- _EXERCISE INSTRUCTIONS_
Lines where the string "ورلڈ" appears are to be copied from the entries below.

- _INPUT DATA_
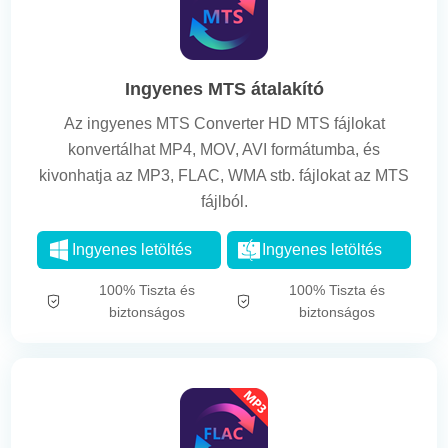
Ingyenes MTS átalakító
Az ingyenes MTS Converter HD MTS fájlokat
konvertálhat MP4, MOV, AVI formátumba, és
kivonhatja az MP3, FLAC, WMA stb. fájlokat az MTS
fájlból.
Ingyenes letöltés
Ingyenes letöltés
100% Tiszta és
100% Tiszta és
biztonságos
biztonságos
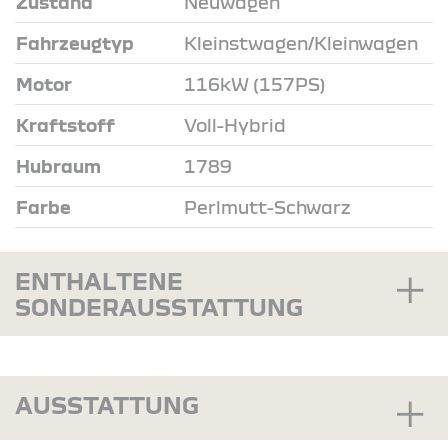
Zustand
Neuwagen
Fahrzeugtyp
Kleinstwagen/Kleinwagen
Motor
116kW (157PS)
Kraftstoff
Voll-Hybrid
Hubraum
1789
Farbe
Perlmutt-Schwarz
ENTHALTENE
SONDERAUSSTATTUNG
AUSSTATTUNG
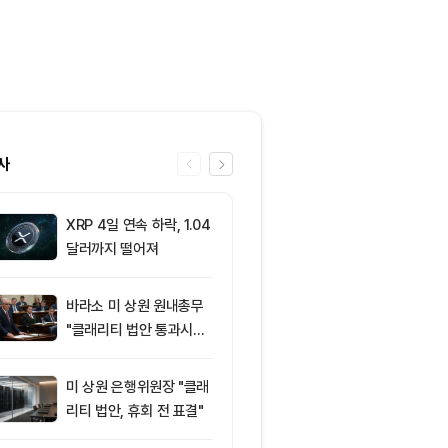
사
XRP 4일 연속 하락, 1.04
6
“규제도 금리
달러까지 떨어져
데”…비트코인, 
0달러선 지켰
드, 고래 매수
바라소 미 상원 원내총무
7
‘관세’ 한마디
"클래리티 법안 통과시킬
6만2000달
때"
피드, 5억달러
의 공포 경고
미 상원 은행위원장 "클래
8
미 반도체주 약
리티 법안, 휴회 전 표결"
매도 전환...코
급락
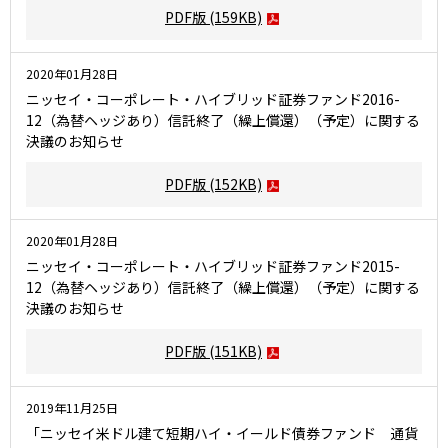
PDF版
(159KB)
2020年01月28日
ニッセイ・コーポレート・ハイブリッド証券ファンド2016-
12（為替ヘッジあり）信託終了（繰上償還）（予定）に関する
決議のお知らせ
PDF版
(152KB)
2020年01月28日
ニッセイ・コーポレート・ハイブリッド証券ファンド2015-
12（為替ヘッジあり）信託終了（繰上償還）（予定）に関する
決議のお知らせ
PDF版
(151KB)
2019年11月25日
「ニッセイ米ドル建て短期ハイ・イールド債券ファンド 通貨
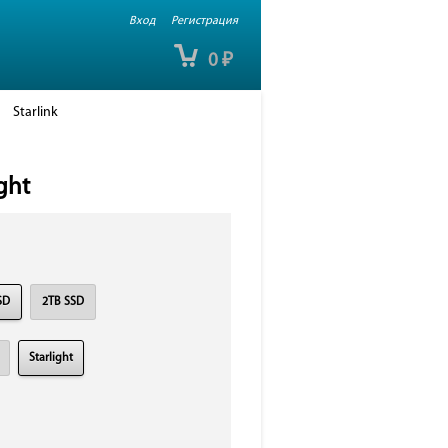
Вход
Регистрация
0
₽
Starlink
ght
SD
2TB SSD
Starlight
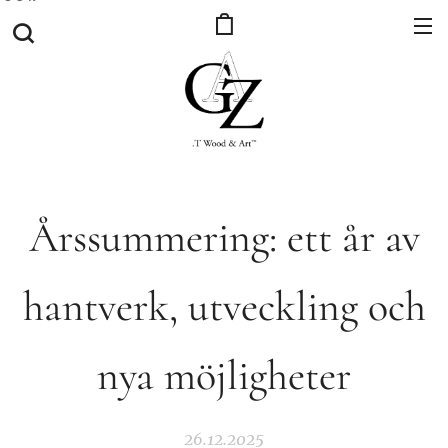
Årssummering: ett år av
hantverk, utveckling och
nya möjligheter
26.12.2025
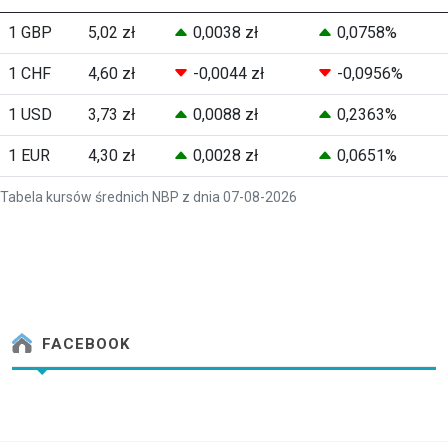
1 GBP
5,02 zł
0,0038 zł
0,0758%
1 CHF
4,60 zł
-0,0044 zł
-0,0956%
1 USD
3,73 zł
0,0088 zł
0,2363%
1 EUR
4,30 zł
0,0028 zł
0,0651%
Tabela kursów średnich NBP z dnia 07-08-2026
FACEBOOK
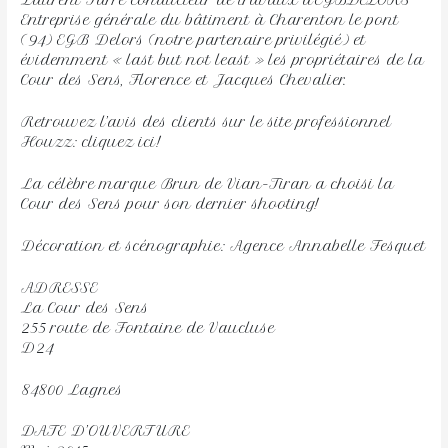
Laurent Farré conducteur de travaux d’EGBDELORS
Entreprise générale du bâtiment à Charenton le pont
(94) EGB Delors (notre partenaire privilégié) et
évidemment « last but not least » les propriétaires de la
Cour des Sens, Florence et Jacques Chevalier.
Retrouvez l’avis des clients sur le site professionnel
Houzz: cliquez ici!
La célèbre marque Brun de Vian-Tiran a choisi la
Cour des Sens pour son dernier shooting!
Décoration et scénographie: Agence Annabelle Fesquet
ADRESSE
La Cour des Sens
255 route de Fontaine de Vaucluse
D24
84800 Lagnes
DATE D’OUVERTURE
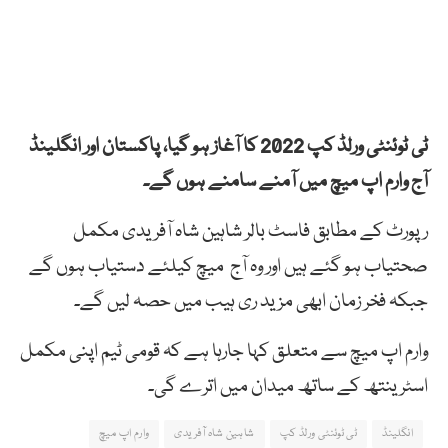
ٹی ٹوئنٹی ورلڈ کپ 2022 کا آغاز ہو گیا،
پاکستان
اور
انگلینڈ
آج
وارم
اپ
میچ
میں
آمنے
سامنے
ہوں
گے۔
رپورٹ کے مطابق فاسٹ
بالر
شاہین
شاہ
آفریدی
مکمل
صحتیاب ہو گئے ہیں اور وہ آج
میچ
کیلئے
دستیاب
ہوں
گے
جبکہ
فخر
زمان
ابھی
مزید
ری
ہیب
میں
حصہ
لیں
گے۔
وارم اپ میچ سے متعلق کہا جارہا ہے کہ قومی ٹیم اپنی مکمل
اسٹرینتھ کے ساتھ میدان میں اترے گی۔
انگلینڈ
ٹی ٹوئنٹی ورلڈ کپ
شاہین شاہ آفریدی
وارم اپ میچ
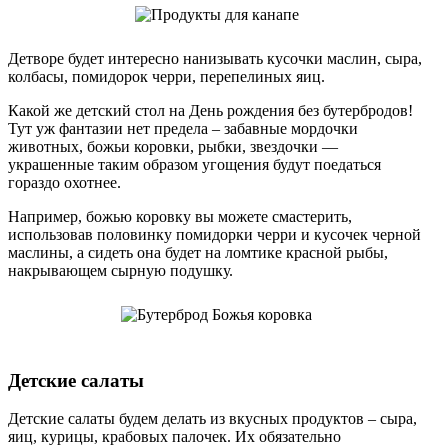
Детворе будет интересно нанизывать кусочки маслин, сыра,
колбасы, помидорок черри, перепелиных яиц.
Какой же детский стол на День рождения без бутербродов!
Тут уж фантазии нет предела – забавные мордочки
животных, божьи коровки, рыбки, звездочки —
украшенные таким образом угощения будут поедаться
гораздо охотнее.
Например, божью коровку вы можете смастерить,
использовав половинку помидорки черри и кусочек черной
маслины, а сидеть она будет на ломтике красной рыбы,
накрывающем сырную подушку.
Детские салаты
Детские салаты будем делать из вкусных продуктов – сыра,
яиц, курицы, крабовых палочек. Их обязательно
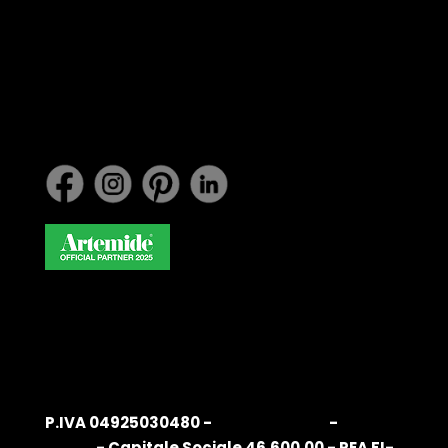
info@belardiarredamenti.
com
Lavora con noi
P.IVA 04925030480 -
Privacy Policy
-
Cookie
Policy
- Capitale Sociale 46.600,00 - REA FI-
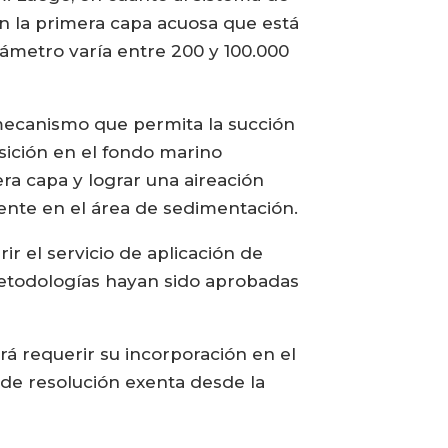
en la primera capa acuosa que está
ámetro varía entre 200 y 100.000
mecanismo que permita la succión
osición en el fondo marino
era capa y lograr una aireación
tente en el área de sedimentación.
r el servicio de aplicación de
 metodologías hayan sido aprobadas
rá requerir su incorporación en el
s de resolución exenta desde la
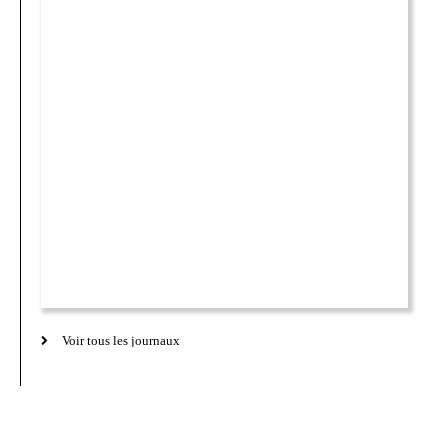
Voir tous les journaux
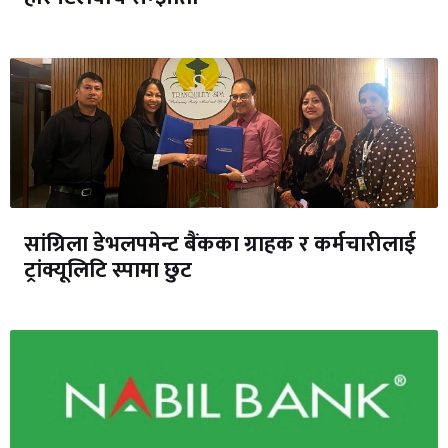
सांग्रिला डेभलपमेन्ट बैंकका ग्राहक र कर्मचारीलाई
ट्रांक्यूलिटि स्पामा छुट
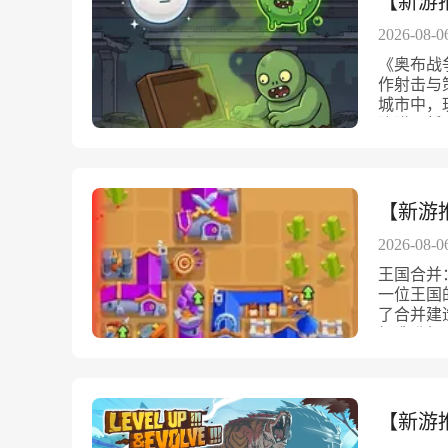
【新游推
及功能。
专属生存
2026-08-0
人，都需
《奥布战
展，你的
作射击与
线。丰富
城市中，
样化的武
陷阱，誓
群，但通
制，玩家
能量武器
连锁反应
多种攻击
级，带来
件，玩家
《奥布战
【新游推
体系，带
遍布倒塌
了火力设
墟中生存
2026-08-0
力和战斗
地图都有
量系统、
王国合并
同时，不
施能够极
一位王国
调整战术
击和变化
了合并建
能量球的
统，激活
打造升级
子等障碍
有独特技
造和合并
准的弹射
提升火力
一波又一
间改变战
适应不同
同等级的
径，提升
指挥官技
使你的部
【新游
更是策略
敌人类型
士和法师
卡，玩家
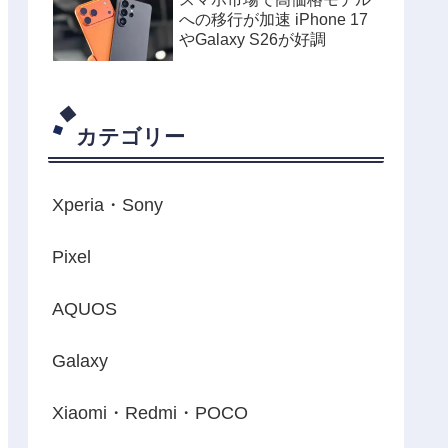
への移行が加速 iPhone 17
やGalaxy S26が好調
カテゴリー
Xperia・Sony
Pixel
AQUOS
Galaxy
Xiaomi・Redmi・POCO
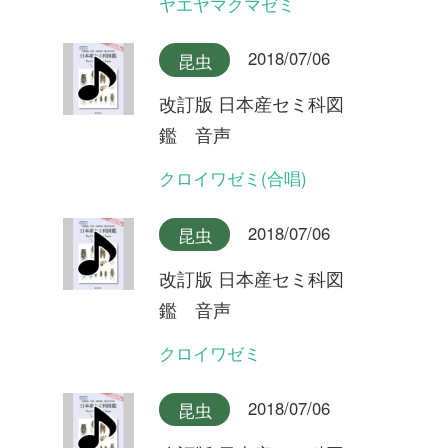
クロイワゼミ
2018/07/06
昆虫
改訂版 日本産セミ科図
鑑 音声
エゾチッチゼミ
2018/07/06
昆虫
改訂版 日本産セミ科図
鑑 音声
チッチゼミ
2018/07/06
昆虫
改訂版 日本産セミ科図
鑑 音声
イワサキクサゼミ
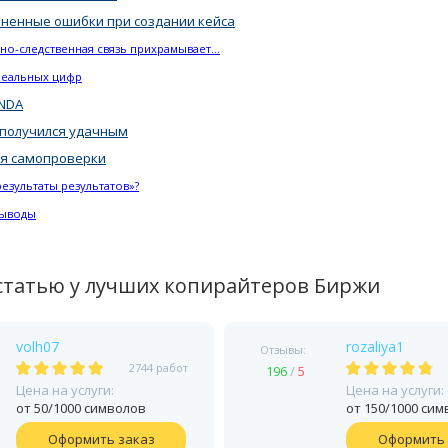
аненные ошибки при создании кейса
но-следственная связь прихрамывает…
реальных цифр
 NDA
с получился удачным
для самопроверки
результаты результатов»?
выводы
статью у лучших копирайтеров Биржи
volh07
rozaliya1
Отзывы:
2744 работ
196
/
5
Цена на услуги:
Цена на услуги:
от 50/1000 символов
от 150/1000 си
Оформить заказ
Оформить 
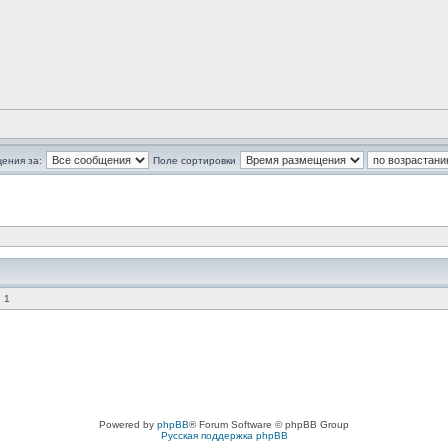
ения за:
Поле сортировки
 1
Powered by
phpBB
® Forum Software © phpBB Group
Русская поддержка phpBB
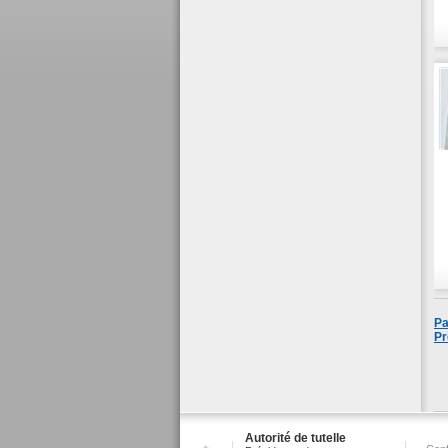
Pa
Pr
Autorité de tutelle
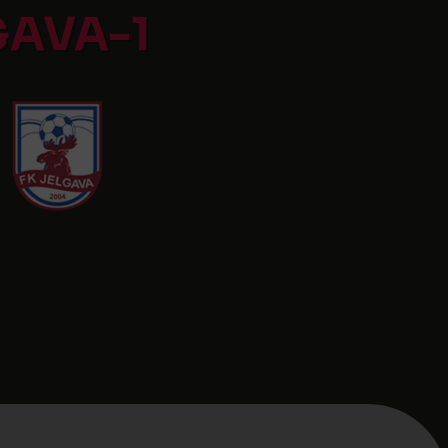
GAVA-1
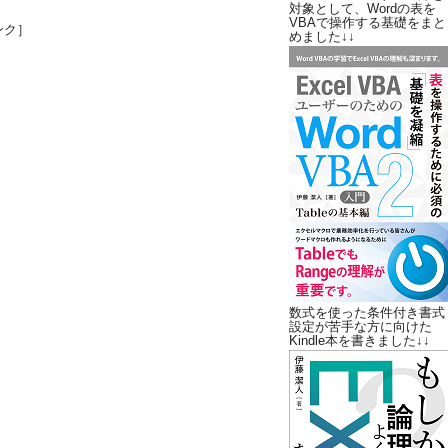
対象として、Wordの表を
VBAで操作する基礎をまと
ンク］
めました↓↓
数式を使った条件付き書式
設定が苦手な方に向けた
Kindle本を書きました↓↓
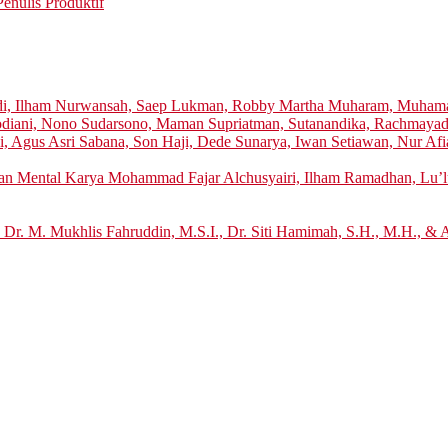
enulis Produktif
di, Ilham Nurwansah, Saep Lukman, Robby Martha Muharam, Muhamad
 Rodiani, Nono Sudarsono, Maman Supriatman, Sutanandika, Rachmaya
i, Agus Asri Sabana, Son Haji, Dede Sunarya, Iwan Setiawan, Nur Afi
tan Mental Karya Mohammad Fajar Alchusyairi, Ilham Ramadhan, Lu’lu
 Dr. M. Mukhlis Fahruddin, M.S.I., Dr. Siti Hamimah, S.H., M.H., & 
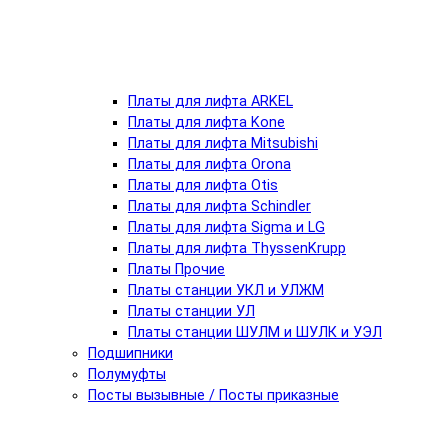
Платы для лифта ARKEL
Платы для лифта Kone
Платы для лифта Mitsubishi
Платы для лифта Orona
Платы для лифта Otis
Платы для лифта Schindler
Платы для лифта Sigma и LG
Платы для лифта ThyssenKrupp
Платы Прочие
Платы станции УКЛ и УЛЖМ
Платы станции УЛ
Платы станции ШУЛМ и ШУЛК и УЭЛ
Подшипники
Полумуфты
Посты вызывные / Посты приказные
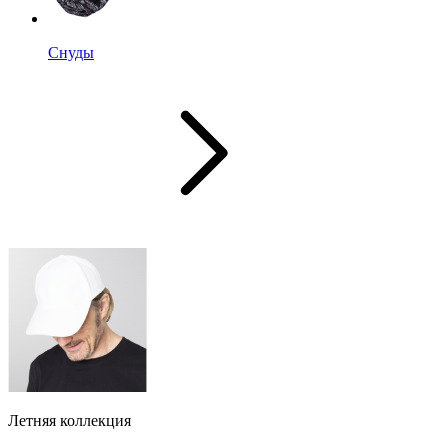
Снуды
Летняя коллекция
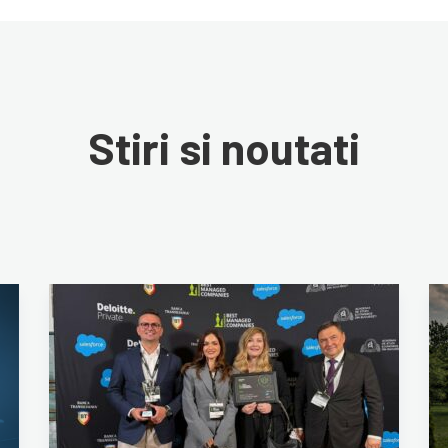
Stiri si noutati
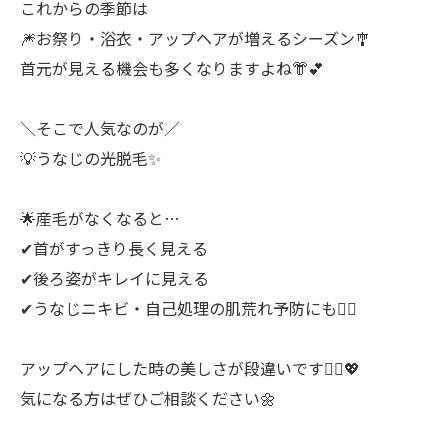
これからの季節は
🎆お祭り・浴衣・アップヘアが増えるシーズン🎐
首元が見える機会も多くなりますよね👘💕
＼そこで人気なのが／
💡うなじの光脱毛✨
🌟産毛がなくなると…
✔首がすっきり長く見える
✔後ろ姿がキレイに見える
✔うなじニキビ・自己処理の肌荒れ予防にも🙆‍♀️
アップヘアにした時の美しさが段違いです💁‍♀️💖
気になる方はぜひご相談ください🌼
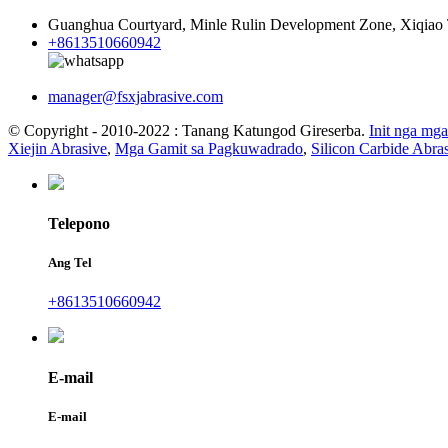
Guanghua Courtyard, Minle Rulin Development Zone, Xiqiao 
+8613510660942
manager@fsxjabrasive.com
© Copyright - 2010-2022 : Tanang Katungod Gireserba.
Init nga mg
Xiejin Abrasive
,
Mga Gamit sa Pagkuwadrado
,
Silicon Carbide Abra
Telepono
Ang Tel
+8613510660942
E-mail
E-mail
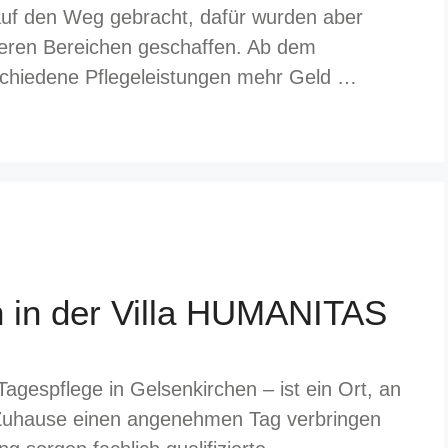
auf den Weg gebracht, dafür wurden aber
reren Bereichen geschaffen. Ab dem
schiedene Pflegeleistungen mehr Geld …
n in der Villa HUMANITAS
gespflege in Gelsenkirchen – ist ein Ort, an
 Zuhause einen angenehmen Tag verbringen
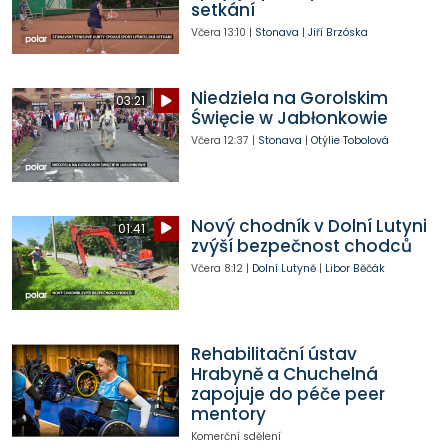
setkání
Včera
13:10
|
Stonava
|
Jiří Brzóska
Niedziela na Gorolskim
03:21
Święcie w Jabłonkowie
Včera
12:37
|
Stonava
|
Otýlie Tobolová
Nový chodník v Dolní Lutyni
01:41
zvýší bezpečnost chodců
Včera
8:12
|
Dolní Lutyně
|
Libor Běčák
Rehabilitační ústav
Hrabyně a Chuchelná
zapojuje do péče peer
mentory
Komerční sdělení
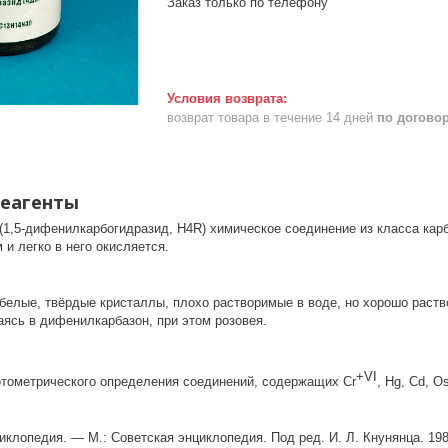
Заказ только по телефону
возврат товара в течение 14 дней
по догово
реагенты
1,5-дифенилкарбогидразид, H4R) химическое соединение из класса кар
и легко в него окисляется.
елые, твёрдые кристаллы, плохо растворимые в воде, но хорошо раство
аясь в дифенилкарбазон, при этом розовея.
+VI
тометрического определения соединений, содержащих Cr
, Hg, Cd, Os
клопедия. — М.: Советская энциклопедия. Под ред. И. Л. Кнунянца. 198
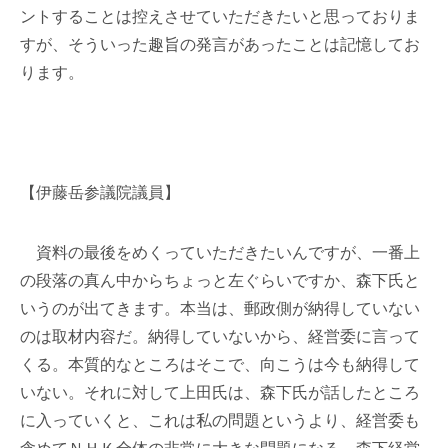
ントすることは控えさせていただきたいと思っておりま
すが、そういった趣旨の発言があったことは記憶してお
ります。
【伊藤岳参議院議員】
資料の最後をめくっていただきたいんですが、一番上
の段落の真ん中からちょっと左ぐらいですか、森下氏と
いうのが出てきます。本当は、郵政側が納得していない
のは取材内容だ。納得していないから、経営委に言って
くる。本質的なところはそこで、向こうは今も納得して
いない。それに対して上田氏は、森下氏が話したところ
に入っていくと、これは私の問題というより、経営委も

- _PROBLEM SOLUTION_
ٹی ٹوئنٹی ورلڈ کپ 2022 کا آغاز ہو گیا،
ٹی ٹوئنٹی ورلڈ کپ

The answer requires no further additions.